Real-world example: At 14:37 on a Tuesday, a newly deployed Cloud Run revision of a payment service begins returning HTTP 500 errors for 3% of requests — an error budget burn rate of 60× the sustainable rate, triggering the fast-burn SLO alert. The on-call engineer receives a PagerDuty notification within 2 minutes of the error spike. They navigate to Cloud Run > Revisions, click Manage traffic, and shift 100% of traffic back to the previous revision in 20 seconds — the error rate drops immediately to zero. Total user impact: 7 minutes of elevated error rate. The engineer then investigates the failed revision's logs in Logs Explorer to identify the root cause (a missing database index on a new query) before re-deploying with the fix. The post-incident review documents the timeline, the detection method (SLO multi-burn-rate alert), and the remediation steps — feeding improvements back into the runbook.


💡 Additional SRE Practice Objectives & Learning Guidelines

  • Toil Reduction: SRE practice emphasises eliminating toil — repetitive, manual, automatable operational work that does not provide lasting value. For a DevOps engineer managing Cloud Run or GKE, common sources of toil include: manual deployment approvals for non-production environments, manually updating image tags in deployment manifests, and manually responding to predictable scaling events. For each toil item you identify, evaluate whether a Cloud Deploy automation rule, a Cloud Scheduler job, or an autoscaler can eliminate the manual step entirely.
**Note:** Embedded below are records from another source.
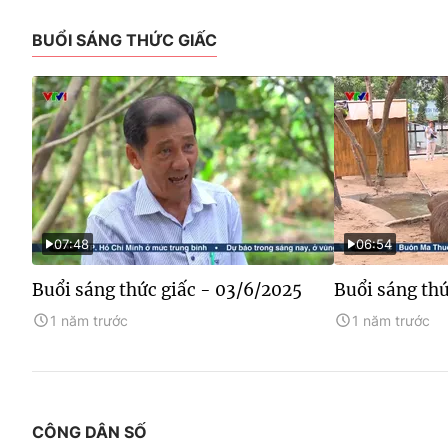
BUỔI SÁNG THỨC GIẤC
07:48
06:54
Buổi sáng thức giấc - 03/6/2025
Buổi sáng thứ
1 năm trước
1 năm trước
CÔNG DÂN SỐ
  • Chaos Engineering: Controlled fault injection is a practice for proactively discovering reliability weaknesses before they cause production incidents. Google Cloud supports this through: (1) Cloud Run traffic splitting — deliberately sending a percentage of traffic to a slow or erroring revision to measure system behaviour; (2) Fault injection with Cloud Service Mesh — for GKE workloads using Cloud Service Mesh, inject HTTP faults (delays or abort codes) into specific traffic paths to verify that downstream services handle failures gracefully. Navigate to Cloud Service Mesh > Traffic management to explore fault injection policy configuration.

  • Incident Post-Mortems (Blameless): The SRE discipline of blameless post-mortems is a key exam topic. After every significant incident, document: (1) the timeline of events from symptom detection to resolution; (2) contributing factors (not root causes — complex systems have multiple contributing factors, not a single root cause); (3) action items with owners and deadlines. The goal is systemic improvement, not individual blame. Google's SRE Workbook provides a post-mortem template; navigate to Cloud Logging > Log Analytics to run SQL queries over historical log data as part of a post-mortem investigation.

  • Release Velocity and Error Budget Policy: Formalise the relationship between error budget consumption and deployment frequency. An error budget policy document (owned by the SRE and development teams jointly) should specify: what deployment gate applies at 0–50% budget consumption (normal velocity), 50–100% (slow down, only critical features), and 100%+ (freeze all feature deployments, prioritise reliability). This policy transforms reliability from a subjective judgment into an objective, data-driven team agreement.